The Unstructured Data Challenge in RAG #
In the rapidly evolving landscape of Generative AI, Retrieval-Augmented Generation (RAG) has become the de facto standard for bringing domain-specific knowledge to Large Language Models (LLMs). While tutorials often start with a simple text file, real-world enterprise data is messy. It lives in PDF contracts, Word policy documents, and financial Excel sheets.
For Java developers, Spring AI offers a unified abstraction layer to tackle this challenge. However, simply “reading” a file is not enough. You need a pipeline—a systematic process to load, clean, chunk, embed, and store data.
In this deep dive, we will focus on the Spring AI Document Loader capabilities (specifically leveraging Apache Tika) to build a production-ready ingestion engine. We will cover the journey from raw binary files to high-dimensional vector embeddings ready for semantic search.
1. Architecture: The Ingestion Pipeline #
Before writing code, we must visualize the flow. A naive approach reads a whole PDF and sends it to OpenAI. This fails because of context window limits and poor retrieval accuracy.
A production pipeline consists of four distinct stages:
- Ingestion (The Loader): Detecting file types and extracting raw text and metadata.
- Transformation (The Splitter): Breaking text into semantically relevant chunks (Tokenization).
- Embedding: Converting text chunks into vector representations (e.g., float arrays).
- Persistence: Storing vectors in a Vector Database (PGVector, Milvus, Weaviate, etc.).
This article focuses heavily on steps 1 and 2, utilizing the spring ai document loader abstractions.
2. Project Setup and Dependencies #
Spring AI abstracts the underlying complexity of file parsing. While there are specific readers for PDFs, the most robust approach for a multi-format pipeline is integrating Apache Tika. Tika detects and parses over a thousand different file formats.

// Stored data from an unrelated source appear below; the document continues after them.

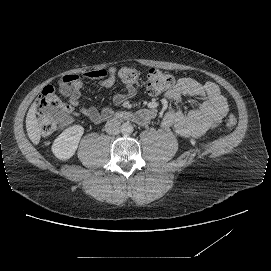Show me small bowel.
<instances>
[{
    "label": "small bowel",
    "instance_id": "small-bowel-1",
    "mask_svg": "<svg viewBox=\"0 0 271 271\" xmlns=\"http://www.w3.org/2000/svg\"><path fill=\"white\" fill-rule=\"evenodd\" d=\"M83 77L93 79L103 88H110L116 82V69H98L86 72ZM77 74H69L62 78L61 84L68 88V101L72 106L80 104L83 78ZM125 92L113 97L115 105H121L136 94V89L125 85ZM189 96L188 109L182 105V97ZM168 109L161 119V126L173 128L183 137H200L209 130L218 127L228 111V104L217 84L200 83L192 78H180L165 93ZM81 113L95 124H101L112 115L109 107L98 110L95 107H81ZM155 116L153 110H141L137 114L140 123H147Z\"/></svg>",
    "mask_w": 271,
    "mask_h": 271
}]
</instances>
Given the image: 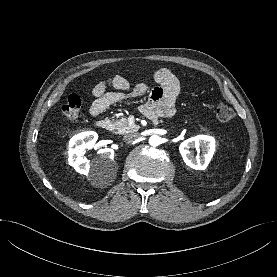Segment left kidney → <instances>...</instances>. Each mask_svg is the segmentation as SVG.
Returning a JSON list of instances; mask_svg holds the SVG:
<instances>
[{
    "mask_svg": "<svg viewBox=\"0 0 277 277\" xmlns=\"http://www.w3.org/2000/svg\"><path fill=\"white\" fill-rule=\"evenodd\" d=\"M193 148H196L197 152H200L201 149V155L197 154L194 157V153L191 150ZM179 151L186 165L196 170H204L213 157L215 140L211 136L198 135L182 142L179 146Z\"/></svg>",
    "mask_w": 277,
    "mask_h": 277,
    "instance_id": "5707ae66",
    "label": "left kidney"
}]
</instances>
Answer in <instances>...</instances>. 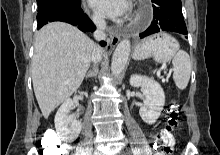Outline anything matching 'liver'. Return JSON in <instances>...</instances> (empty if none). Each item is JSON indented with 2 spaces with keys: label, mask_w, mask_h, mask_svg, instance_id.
Here are the masks:
<instances>
[{
  "label": "liver",
  "mask_w": 220,
  "mask_h": 155,
  "mask_svg": "<svg viewBox=\"0 0 220 155\" xmlns=\"http://www.w3.org/2000/svg\"><path fill=\"white\" fill-rule=\"evenodd\" d=\"M94 42L70 24L53 22L36 36L32 60L34 93L45 119L82 84Z\"/></svg>",
  "instance_id": "liver-1"
}]
</instances>
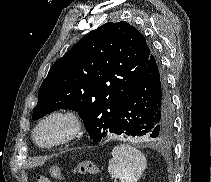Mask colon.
Listing matches in <instances>:
<instances>
[{"instance_id": "obj_1", "label": "colon", "mask_w": 211, "mask_h": 182, "mask_svg": "<svg viewBox=\"0 0 211 182\" xmlns=\"http://www.w3.org/2000/svg\"><path fill=\"white\" fill-rule=\"evenodd\" d=\"M74 174H80V175H96L98 173V168L96 164L93 161H83L80 162L73 171ZM50 176L55 179H63L64 175L60 171L58 167H51L50 169ZM37 182H51L50 178L46 175H39L37 177Z\"/></svg>"}]
</instances>
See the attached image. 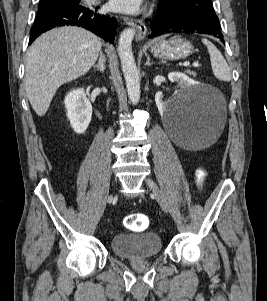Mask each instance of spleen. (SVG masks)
Segmentation results:
<instances>
[{"label":"spleen","mask_w":267,"mask_h":301,"mask_svg":"<svg viewBox=\"0 0 267 301\" xmlns=\"http://www.w3.org/2000/svg\"><path fill=\"white\" fill-rule=\"evenodd\" d=\"M202 42L210 54L211 66L215 77L222 81H230L231 71L221 52L208 39H202Z\"/></svg>","instance_id":"3e777b00"}]
</instances>
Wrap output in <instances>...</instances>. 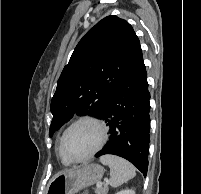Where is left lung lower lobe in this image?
<instances>
[{
	"mask_svg": "<svg viewBox=\"0 0 201 194\" xmlns=\"http://www.w3.org/2000/svg\"><path fill=\"white\" fill-rule=\"evenodd\" d=\"M149 99L147 73L140 51L100 115L109 126L110 139L96 157L105 154L123 157L146 176L150 142Z\"/></svg>",
	"mask_w": 201,
	"mask_h": 194,
	"instance_id": "left-lung-lower-lobe-1",
	"label": "left lung lower lobe"
}]
</instances>
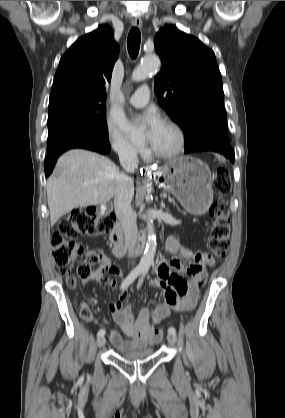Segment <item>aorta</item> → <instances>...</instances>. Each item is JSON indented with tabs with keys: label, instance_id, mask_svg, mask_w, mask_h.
Segmentation results:
<instances>
[{
	"label": "aorta",
	"instance_id": "obj_1",
	"mask_svg": "<svg viewBox=\"0 0 285 418\" xmlns=\"http://www.w3.org/2000/svg\"><path fill=\"white\" fill-rule=\"evenodd\" d=\"M160 66V60L156 55H147L145 56L141 63L134 69L132 73V80L133 81H143L145 80L150 73L158 70ZM111 118L113 122L117 125V127L127 134L130 139H135L139 135H141L142 130L136 129L130 125L129 121L127 120L124 112L120 109L114 108L111 112ZM157 247V240L156 234L154 232V226L152 219H148L147 221V242L146 247L143 252V256L139 262L138 268L142 272H148L156 252Z\"/></svg>",
	"mask_w": 285,
	"mask_h": 418
}]
</instances>
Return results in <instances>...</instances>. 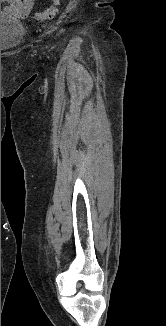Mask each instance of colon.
<instances>
[{"label":"colon","instance_id":"obj_1","mask_svg":"<svg viewBox=\"0 0 166 326\" xmlns=\"http://www.w3.org/2000/svg\"><path fill=\"white\" fill-rule=\"evenodd\" d=\"M60 4V0H53L50 7L47 9L40 11L34 15V18L39 21L52 20L56 17L58 13V7Z\"/></svg>","mask_w":166,"mask_h":326}]
</instances>
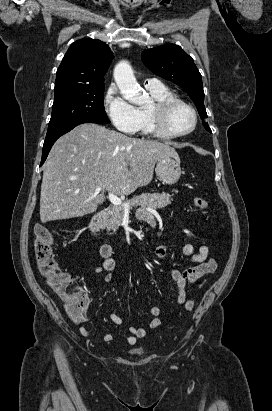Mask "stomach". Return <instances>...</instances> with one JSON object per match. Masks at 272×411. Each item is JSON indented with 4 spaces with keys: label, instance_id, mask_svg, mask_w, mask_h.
<instances>
[{
    "label": "stomach",
    "instance_id": "obj_1",
    "mask_svg": "<svg viewBox=\"0 0 272 411\" xmlns=\"http://www.w3.org/2000/svg\"><path fill=\"white\" fill-rule=\"evenodd\" d=\"M155 171L163 183L175 184L181 176L180 161L172 157L159 159L156 162Z\"/></svg>",
    "mask_w": 272,
    "mask_h": 411
}]
</instances>
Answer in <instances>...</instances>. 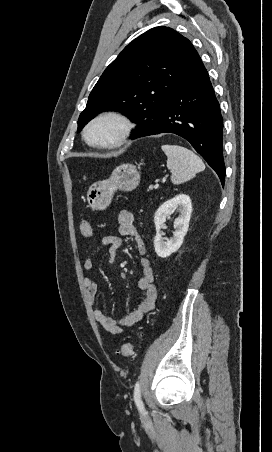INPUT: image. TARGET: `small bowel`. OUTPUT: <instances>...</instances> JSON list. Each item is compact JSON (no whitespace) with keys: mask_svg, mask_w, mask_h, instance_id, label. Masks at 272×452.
Segmentation results:
<instances>
[{"mask_svg":"<svg viewBox=\"0 0 272 452\" xmlns=\"http://www.w3.org/2000/svg\"><path fill=\"white\" fill-rule=\"evenodd\" d=\"M119 234L122 236H131L134 238L137 253L139 254V263L141 266V276L138 279L137 286L144 292L143 299L135 308L127 312L122 318L116 320L110 317L104 310L95 309L94 317L97 323L108 333L120 334L124 330L134 326L142 317L154 309L157 301V288L153 283L154 274L149 260L145 257L146 245L137 232L134 225V215L128 210H122L118 215ZM122 240L119 236L107 235L102 238V245L107 249V258L113 262L117 256ZM93 259L86 258L82 267L84 270H90L93 267ZM87 298L91 305H95L98 294V284L91 278L84 279Z\"/></svg>","mask_w":272,"mask_h":452,"instance_id":"1","label":"small bowel"}]
</instances>
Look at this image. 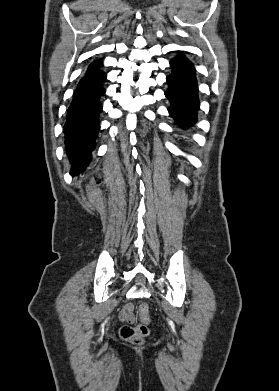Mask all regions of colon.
<instances>
[{
	"label": "colon",
	"mask_w": 279,
	"mask_h": 391,
	"mask_svg": "<svg viewBox=\"0 0 279 391\" xmlns=\"http://www.w3.org/2000/svg\"><path fill=\"white\" fill-rule=\"evenodd\" d=\"M140 323L136 326L124 325L119 330V336L125 341L134 344H141L149 334L148 324L150 322L149 306L143 303L139 306Z\"/></svg>",
	"instance_id": "1"
}]
</instances>
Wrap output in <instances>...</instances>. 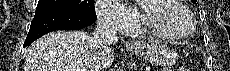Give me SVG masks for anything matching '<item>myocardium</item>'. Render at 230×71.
Returning <instances> with one entry per match:
<instances>
[{"label":"myocardium","instance_id":"1","mask_svg":"<svg viewBox=\"0 0 230 71\" xmlns=\"http://www.w3.org/2000/svg\"><path fill=\"white\" fill-rule=\"evenodd\" d=\"M158 0H146L144 2L151 3ZM172 6L180 9L185 13V15L188 17L189 20V29L184 33H174L167 30L162 29L155 23L151 21L148 15V10L150 5L146 7V4L141 3L140 4V15H141V24H142V30L150 33L151 35L161 38V39H167V40H181L186 39L189 36H191L196 29V21L195 18L191 12V10L180 0H172Z\"/></svg>","mask_w":230,"mask_h":71}]
</instances>
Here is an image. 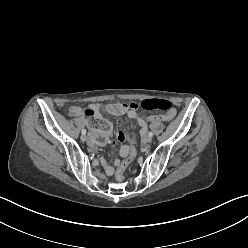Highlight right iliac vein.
<instances>
[{
    "label": "right iliac vein",
    "mask_w": 248,
    "mask_h": 248,
    "mask_svg": "<svg viewBox=\"0 0 248 248\" xmlns=\"http://www.w3.org/2000/svg\"><path fill=\"white\" fill-rule=\"evenodd\" d=\"M80 139H81L82 142H86L87 136L86 135H81Z\"/></svg>",
    "instance_id": "1"
}]
</instances>
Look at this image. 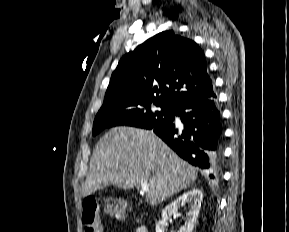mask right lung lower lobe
Instances as JSON below:
<instances>
[{
    "label": "right lung lower lobe",
    "mask_w": 289,
    "mask_h": 232,
    "mask_svg": "<svg viewBox=\"0 0 289 232\" xmlns=\"http://www.w3.org/2000/svg\"><path fill=\"white\" fill-rule=\"evenodd\" d=\"M183 128L170 123L152 128L165 143L190 164L216 170L223 160V129L216 96L191 100L175 108ZM210 178H214L210 174Z\"/></svg>",
    "instance_id": "obj_1"
}]
</instances>
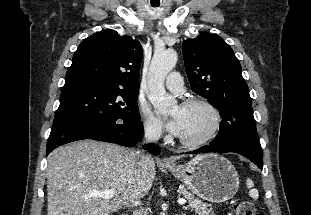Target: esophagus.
Segmentation results:
<instances>
[{"label": "esophagus", "instance_id": "esophagus-1", "mask_svg": "<svg viewBox=\"0 0 311 215\" xmlns=\"http://www.w3.org/2000/svg\"><path fill=\"white\" fill-rule=\"evenodd\" d=\"M163 163H164L165 165H173V164H174V160L171 159V158H169V157H164V158H163Z\"/></svg>", "mask_w": 311, "mask_h": 215}]
</instances>
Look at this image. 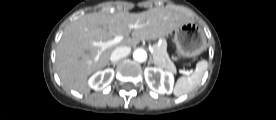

Add the following dependencies to your pom.xml (assuming Spring Boot 3.2+ and Spring AI milestone releases):
<dependencies>
<!-- Spring AI Core -->
<dependency>
<groupId>org.springframework.ai</groupId>
<artifactId>spring-ai-openai-spring-boot-starter</artifactId>
</dependency>
<!-- The Universal Document Reader -->
<dependency>
<groupId>org.springframework.ai</groupId>
<artifactId>spring-ai-tika-document-reader</artifactId>
</dependency>
<!-- Vector Store (Example: Simple In-Memory or PGVector) -->
<dependency>
<groupId>org.springframework.ai</groupId>
<artifactId>spring-ai-simple-vector-store-spring-boot-starter</artifactId>
</dependency>
</dependencies>
<dependencyManagement>
<dependencies>
<dependency>
<groupId>org.springframework.ai</groupId>
<artifactId>spring-ai-bom</artifactId>
<version>1.0.0-SNAPSHOT</version> <!-- Check for latest version -->
<type>pom</type>
<scope>import</scope>
</dependency>
</dependencies>
</dependencyManagement>
Note: The spring-ai-tika-document-reader is heavy because it includes parsers for everything from PDFs to obscure image formats. In a containerized production environment, you might want to exclude certain transitive dependencies if image OCR isn’t required to save image size.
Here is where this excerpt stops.